Le rejet de la logique mathématique et donc de la sémantique tarskienne-davidsonnienne, pour "expliquer" la rationalité discursive. On peut utiliser des techniques de "codage" logico-mathématique, mais le contenu conceptuel relève de l'assertion-inférence. L'anti-formalisme/anti-cohérentisme des  implications logiques repose sur un regressus ad infinitum: "Le lièvre et la tortue" de Lewis Carroll.

Le primat des attitudes (tenir-pour, attribuer, etc.) sur les statuts (être engagé à, jouir d'une autorité, etc.) est un déplacement explicite de Rousseau-Kant vers Kant-Frege, donc du politique vers le sémantico-épistémique. Une dénaturalisation de la réflexivité (on est d'abord rationnel, et ensuite logique, pour exprimer réflexivement en quoi on est rationnel).
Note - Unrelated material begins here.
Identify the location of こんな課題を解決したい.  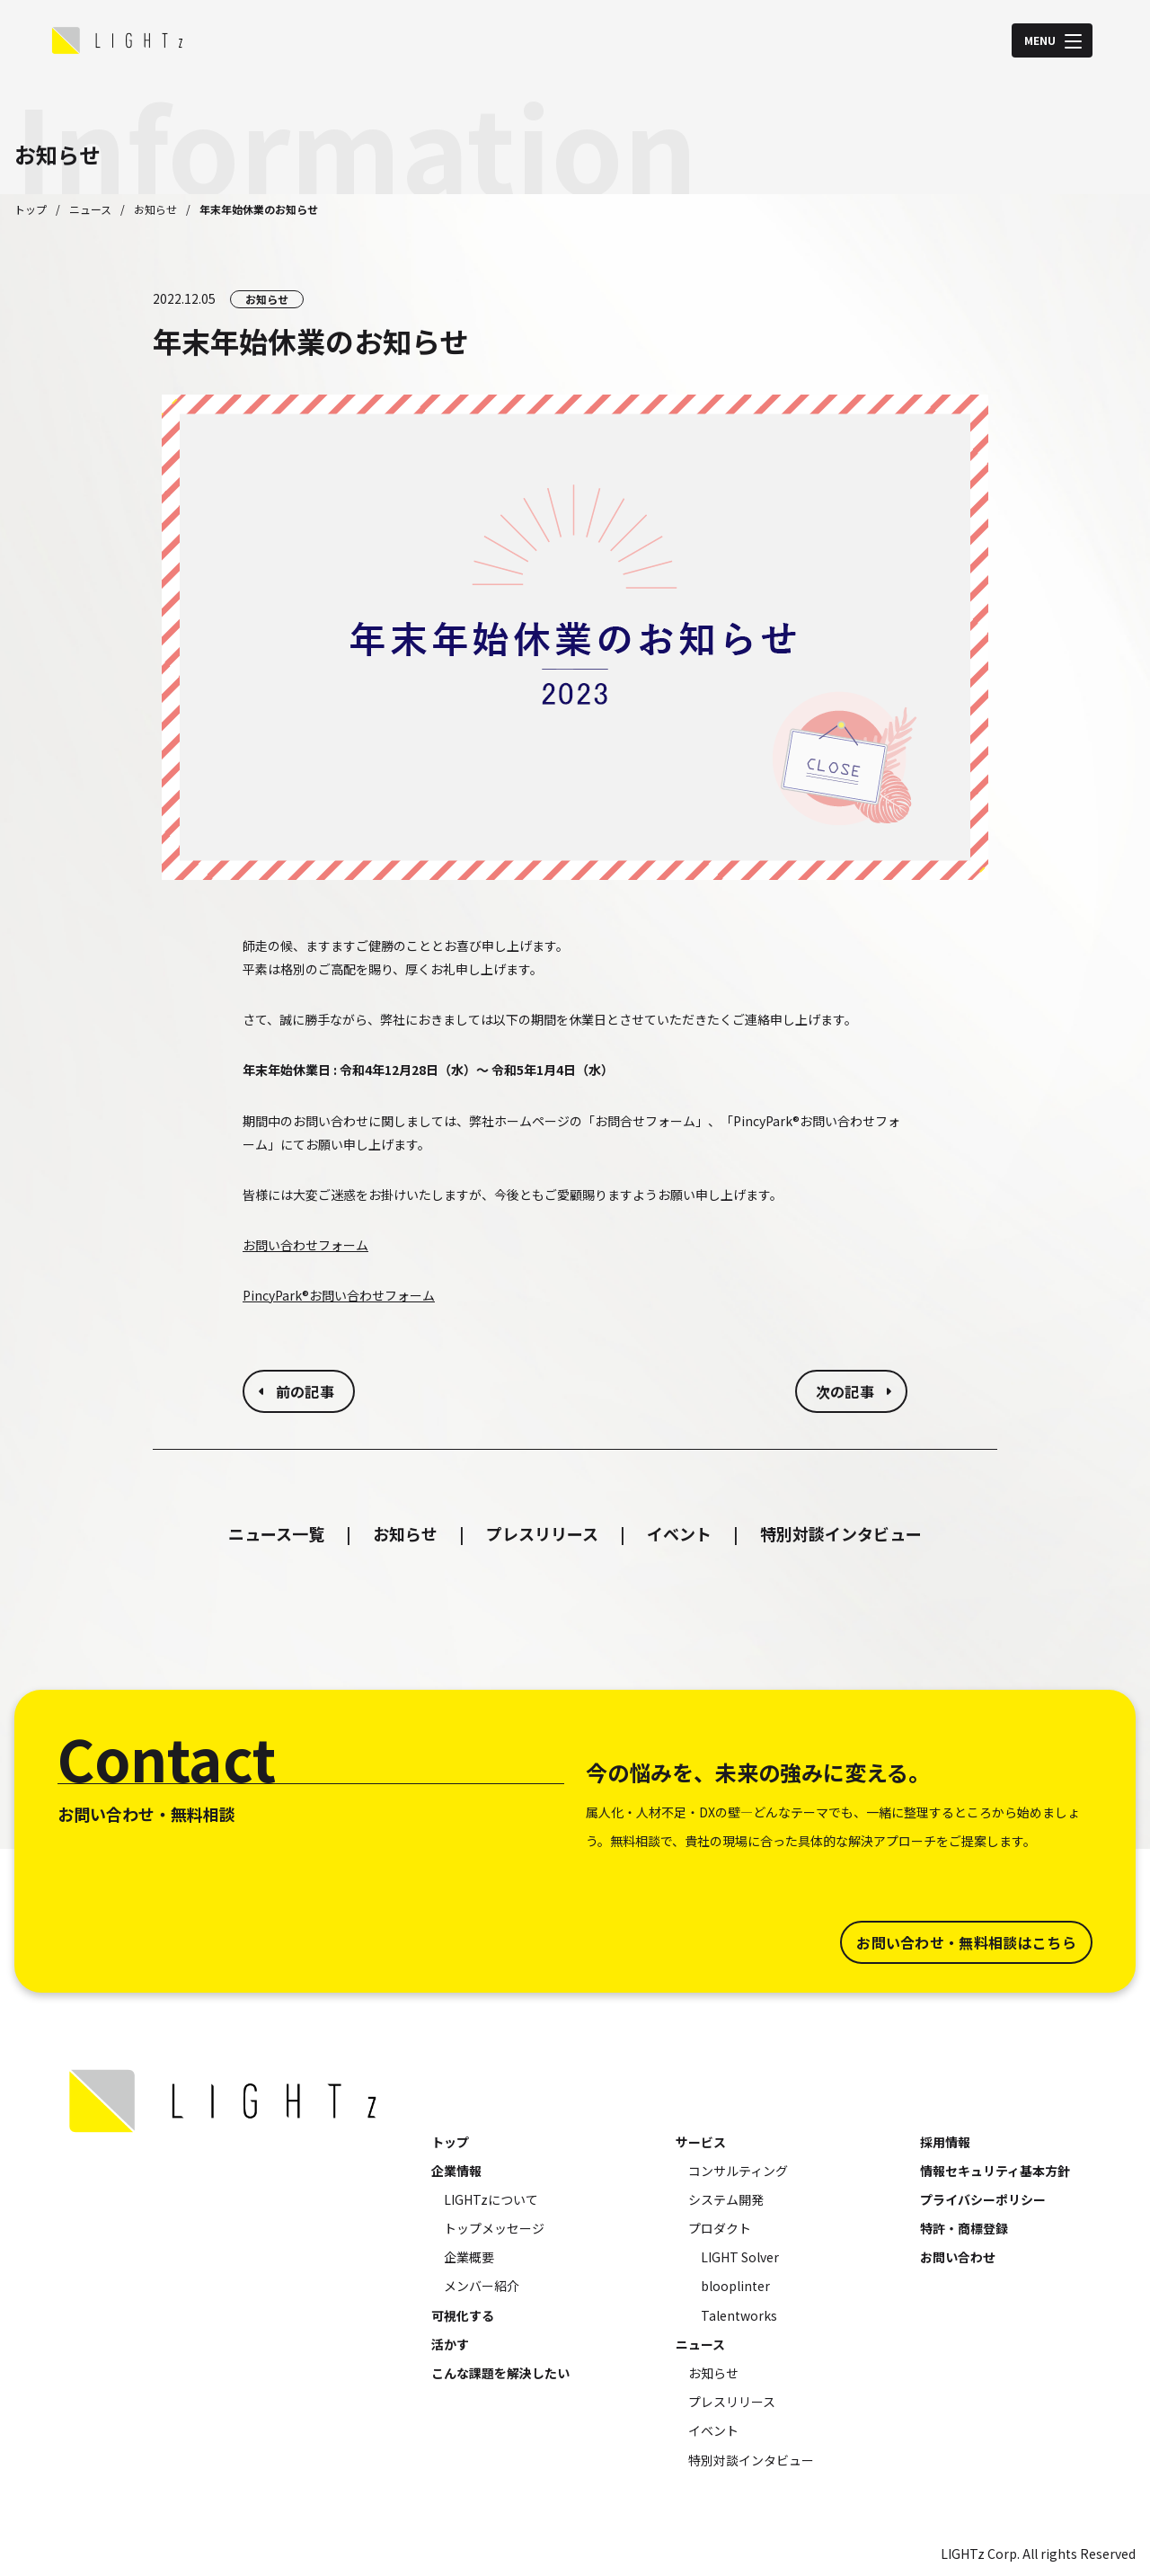 (500, 2373).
Le cœur technique de l'ouvrage consiste à démontrer que pour jouer le jeu de demander et donner des raisons, il ne faut que certaines attitudes et certains statuts, et que la description de leurs fonctions pragmatiques suffit à fournir les règles d'usage des opérations et des locutions discursives décisives pour le langage intentionnel, la pensée et l'action objectives. L'outil-clé: l'élucidation de la grammaire de l'intersubstituabilité des expressions (phrases ou termes sub-phrastiques), laquelle substituabilité préserve leur valeur inférentielle (dans la substitutions des assertions), ou leur fonction pour l'inférence (dans la substitution de sous-parties de l'assertion). Non plus la décitation, mais l'anaphore.

Au total, représentation et intention ne sont plus que des termes à valeur sémantique, et non plus des formats épistémiques-cognitifs, ni des facteurs causaux de l'agir. Brandom face à Rorty et Davidson.
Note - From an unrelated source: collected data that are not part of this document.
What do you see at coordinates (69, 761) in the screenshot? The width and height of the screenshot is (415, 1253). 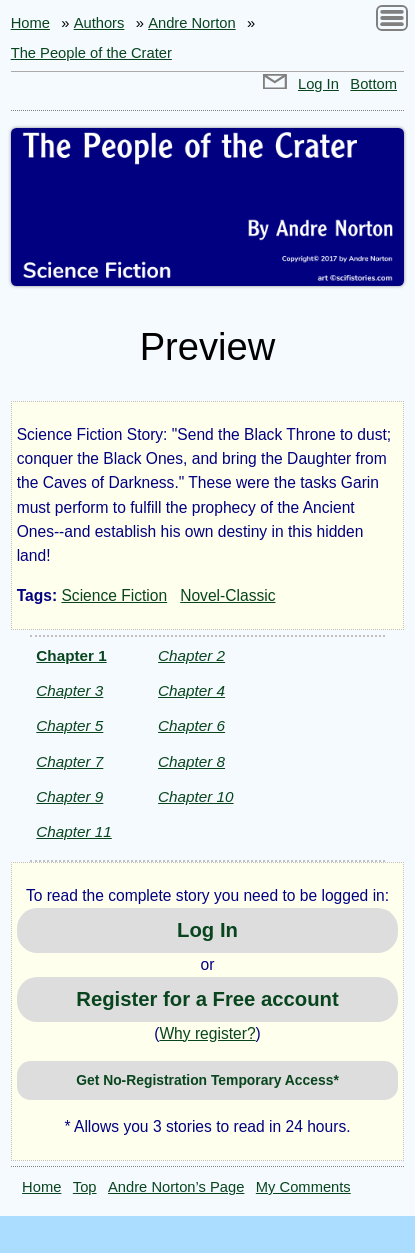 I see `Chapter 7` at bounding box center [69, 761].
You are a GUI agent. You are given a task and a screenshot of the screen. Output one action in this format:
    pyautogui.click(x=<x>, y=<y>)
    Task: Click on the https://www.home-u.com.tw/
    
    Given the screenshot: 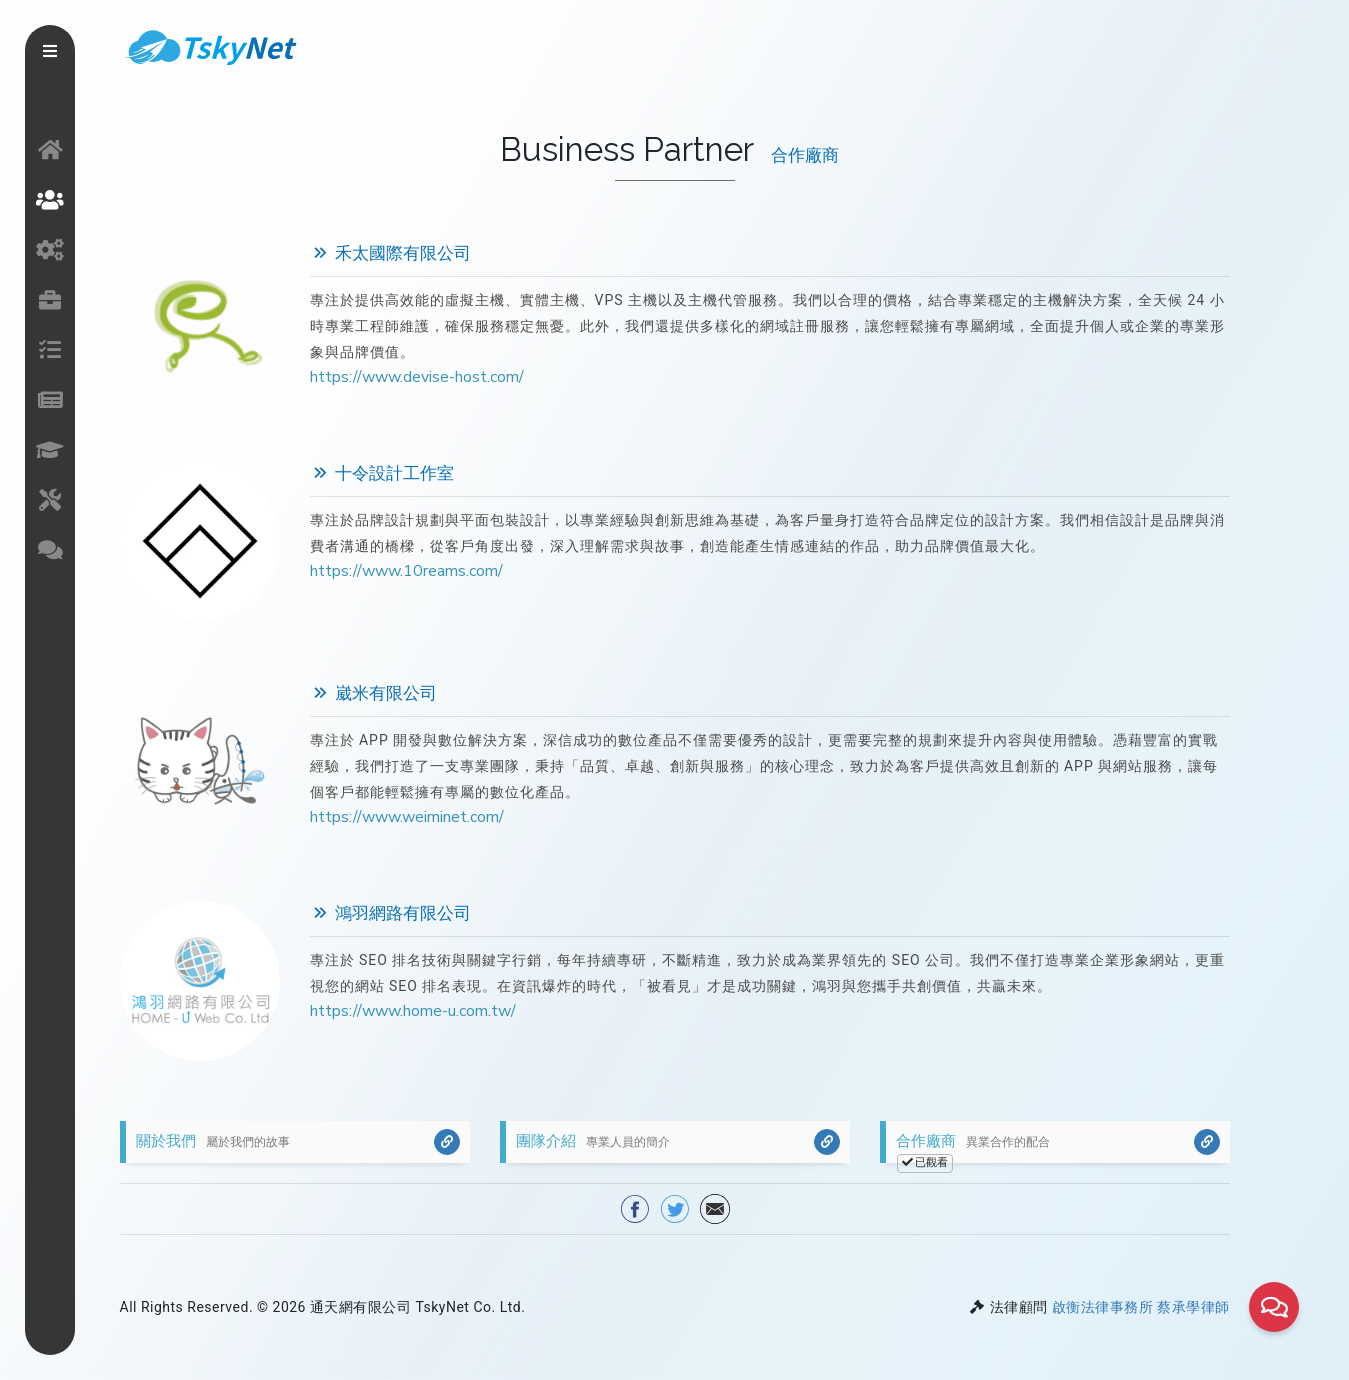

C/ Perspectives hégéliennes: A Spirit of Trust

1. Contre le kantisme effarouché de McDowell. Le problème de l'objectivité "en soi", en tant qu'elle n'est justement pas l'objectivité "pour moi", question centrale de l'idéalisme post-kantien, mais aussi de tout pragmatisme. En quoi la pratique sociale de l'assertion permet d'y répondre.

Le choix d'une version faible du concept hégélien d'expérience (Erfahrung), en termes d'essais et erreurs. Connexion avec l'épistémologie de Dewey. Les deux problèmes qui se posent alors:

  • Comment ajuster la dépendance des statuts par rapport aux attitudes (qui les reconnaissent et qui les instituent), et l'indépendance relative de l'autorité épistémique des faits (donc l'objectivité) à l'égard de ces mêmes attitudes?
  • Si le vrai ne peut pas être ce qui m'apparaît juste être vrai, en revanche, si elle ne me semble pas d'abord être vraie, il n'y a pas de sens à vérifier une assertion.
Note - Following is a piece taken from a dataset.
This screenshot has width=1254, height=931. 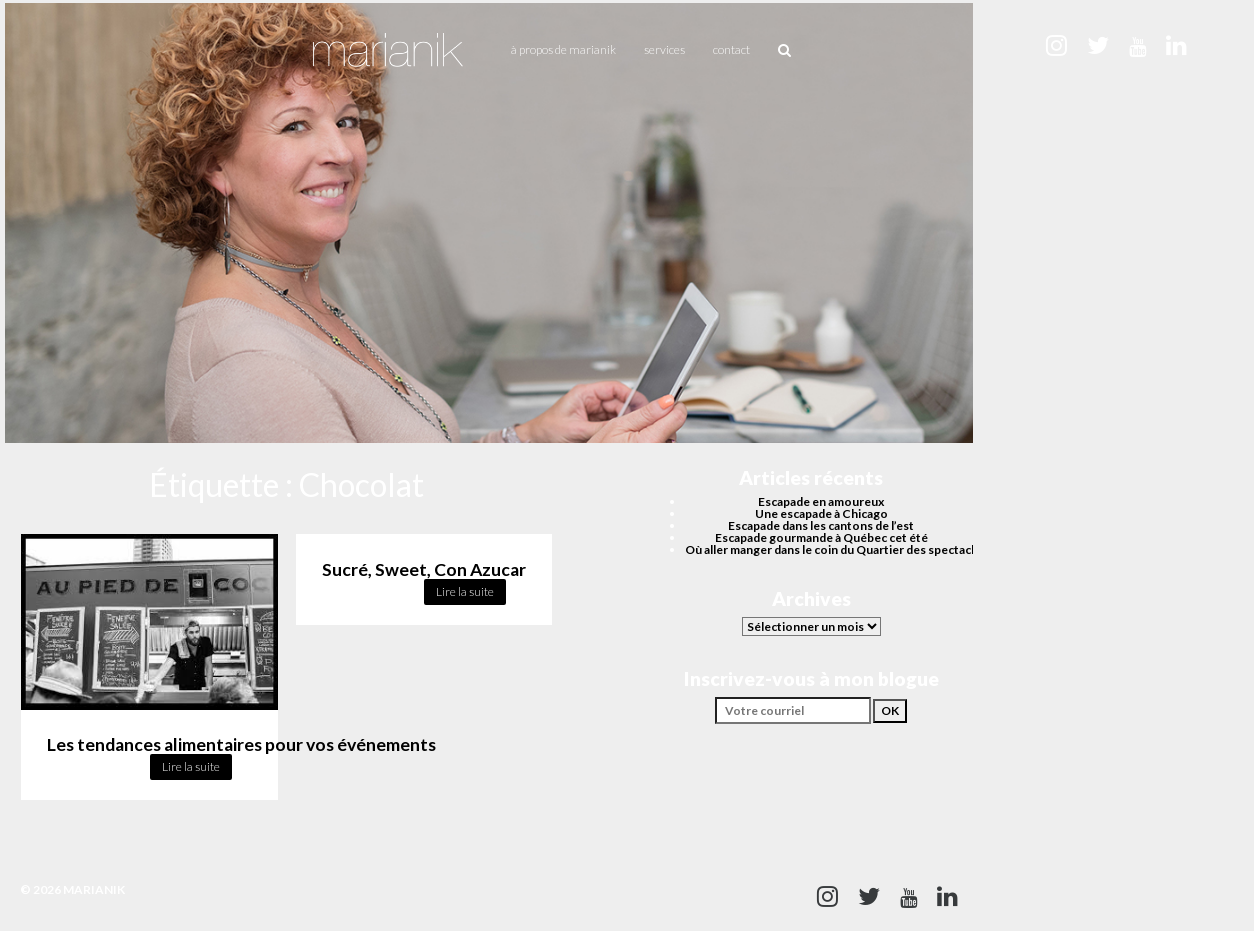 I want to click on Services, so click(x=664, y=49).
2. Le réalisme modal, dernier mot de la conception brandomienne de l'assertion-inférence.

Idéalisme transcendantal et réalisme empirique, idéalisme objectif et réalisme modal. L'importance décisive de la modalité nécessaire des lois (Sellars: tout concept est comme "gros" d'une loi).

Les modalités déontiques (selon la nécessité de la règle conceptuelle), et leur vis-à-vis, les modalités aléthiques (le compatible et l'incompatible, le matériellement dérivable). Une analogie avec l'identité du sujet et la substance chez Hegel.

3. Le processus infini et asymptotique de la véri-fication sociale du contenu conceptuel de l'assertion-inférence.

Le processus de la confrontation des perspectives est équivalent à la "lutte pour la reconnaissance" en vue de l'autorité épistémique; il a lieu dans le temps historique. Brandom et l'histoire conceptuelle "whiggish": épistémologiquement, c'est un pauvre minimum, mais sémantiquement, c'est un paradigme indépassable.

Retournement final: de la normativité intrinsèque de l'assertion-inférence, jeu de langage absolument privilégié de la philosophie, à une norme philosophique pour toute rationalité réflexive en général, du point de vue pragmatiste. Confiance et magnanimité.

Contre le kantisme crispé de Habermas dans la Théorie de l'agir communicationnel. Brandom apporte de quoi surmonter autrement la critique du processus de rationalisation-bureaucratisation de la réflexivité moderne. Sa sémantique donne à concevoir une finalisation plus large du mouvement de la rationalité moderne (soit de ce qui s'opacifie et s'aliène ensuite comme rationalisation).